Conocer La Paz con los propios ojos y las propias tripas es necesario.
Fotografía de Juan Quisbert
La Paz es sin duda uno de los asentamientos humanos más prodigiosos del mundo. No es una ciudad hermosa, no. Pero es única e irrepetible. Es verdadera. Genuina. Fantasmagóricamente real. Es uno de esos pocos lugares en el mundo con personalidad, alma, espíritu y casi diría voluntad propia. No habría forma de replicar una ciudad así ni aún queriendo. Todavía hoy sigo preguntándome cómo diablos la voluntad humana pudo acarrear hasta este valle escondido en el altiplano, a cuatro mil metros de altura, semejante cantidad de ladrillos, furgonetas, tejados de chapa, kilómetros de cable eléctrico, fetos de llama, pucheros de caldo, sombreros de bombín, pollos troceados y enharinados, vagones de teleférico y nichos para muertos.
Su aparición, detrás de una casa anónima de ladrillo, me provocó una de esas sensaciones intensísimas que justifican mil viajes. Grité como un loco. Varias veces. El bramar del tráfico se comió mis gritos, y ahí se quedó todo. Fue un sopapo para las retinas y para el espíritu. Y luego, la gradual asunción de su realidad, de sus calles atiborradas, sus mercados interminables y sus vertiginosas cuestas, fue como el surgir, inevitable, veloz y sincero, de un romance de esos que sabes que te harán daño. No amo ni La Paz ni Bolivia, me lo han puesto demasiado difícil, pero ciertamente me tienen hipnotizado, fascinado, deslumbrado como a un indefenso conejillo al que los faros de un coche van a matar de noche y es incapaz de reaccionar para evitarlo.

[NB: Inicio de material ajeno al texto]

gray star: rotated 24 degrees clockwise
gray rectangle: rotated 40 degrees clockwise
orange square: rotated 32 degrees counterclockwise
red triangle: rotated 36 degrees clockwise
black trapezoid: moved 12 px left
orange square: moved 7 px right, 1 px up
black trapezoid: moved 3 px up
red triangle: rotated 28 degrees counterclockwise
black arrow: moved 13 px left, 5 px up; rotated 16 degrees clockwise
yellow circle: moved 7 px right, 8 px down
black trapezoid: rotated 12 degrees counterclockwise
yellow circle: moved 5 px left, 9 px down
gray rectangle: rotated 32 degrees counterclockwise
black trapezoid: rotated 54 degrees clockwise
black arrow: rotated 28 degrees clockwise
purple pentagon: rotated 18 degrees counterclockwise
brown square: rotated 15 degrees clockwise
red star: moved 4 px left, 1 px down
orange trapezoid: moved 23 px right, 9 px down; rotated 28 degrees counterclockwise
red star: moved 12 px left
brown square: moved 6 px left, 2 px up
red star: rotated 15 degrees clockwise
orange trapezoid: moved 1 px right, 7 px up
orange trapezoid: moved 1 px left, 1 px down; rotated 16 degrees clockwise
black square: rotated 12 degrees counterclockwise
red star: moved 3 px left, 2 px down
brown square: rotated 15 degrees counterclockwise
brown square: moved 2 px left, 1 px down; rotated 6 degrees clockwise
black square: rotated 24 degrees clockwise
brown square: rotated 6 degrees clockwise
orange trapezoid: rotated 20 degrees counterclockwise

Creo que debes venir a La Paz. Qué diablos, creo necesario que vengas a Bolivia y conozcas esto con tus propios ojos y tus propias tripas. Ven a La Paz cuando tengas una semana libre. No hagas planes, ni se te ocurra hacer una reserva, simplemente plántate aquí, que el mal de altura te deje sin aliento, sube a un hostal cualquiera como un israelita más de los que se pasean por aquí con pantalones bombacho y mirada perdida; callejea, súbete a una furgoneta y cambia de barrio veinte veces, y si te cansas de la ciudad contrata un tour a donde te apetezca, a la ruta esa de la muerte, al lago Titicaca, a Uyuni, a donde sea; que te zarandeen en un jeep y te planten en otro lugar que te deje pasmado, atónito, sin palabras. Ven, esto te dejará boquiabierto. El turismo aquí todavía está por descubrir, hay un infinito margen para la aventura descontrolada y genuina, para paisajes marcianos que son un mazazo para el espíritu, para platos que te tendrán una semana sentado en la taza del váter hasta hacerte reversible, para interminables veladas bajo un manto puro de estrellas, para el incesante asombro.
En pocos lugares como en Bolivia las gentes tienen una relación contractual semejante con la Madre Tierra. Le vuelcan cerveza, se tumban sobre ella a escuchar su bramido, le cagan encima, le lloran sus penas, la invocan, le suplican, la aman. Y eso se nota. El carácter boliviano, sin ser huraño, es especial. Son personas con un tesón inquebrantable, una capacidad de trabajo asombrosa, una resistencia ilimitada. Van completamente a su bola, concentrados firmemente en su objetivo, y tú no te puedes inmiscuir en su camino, porque te arrollarán. Nada los detendrá. Detestan las fotos y que les hagas perder su valioso tiempo preguntándoles una dirección: como respuesta te darán una indicación vaga para librarse de ti y seguirán trabajando en lo suyo impasibles e infatigables. Este país va a despegar como un cohete, dale tiempo. En algún momento de un futuro muy cercano será demasiado tarde para conocer de primera mano una revolución silenciosa y visceral como ésta, porque la revolución habrá culminado: serán los príncipes de la Pachamama, reyes del altiplano andino.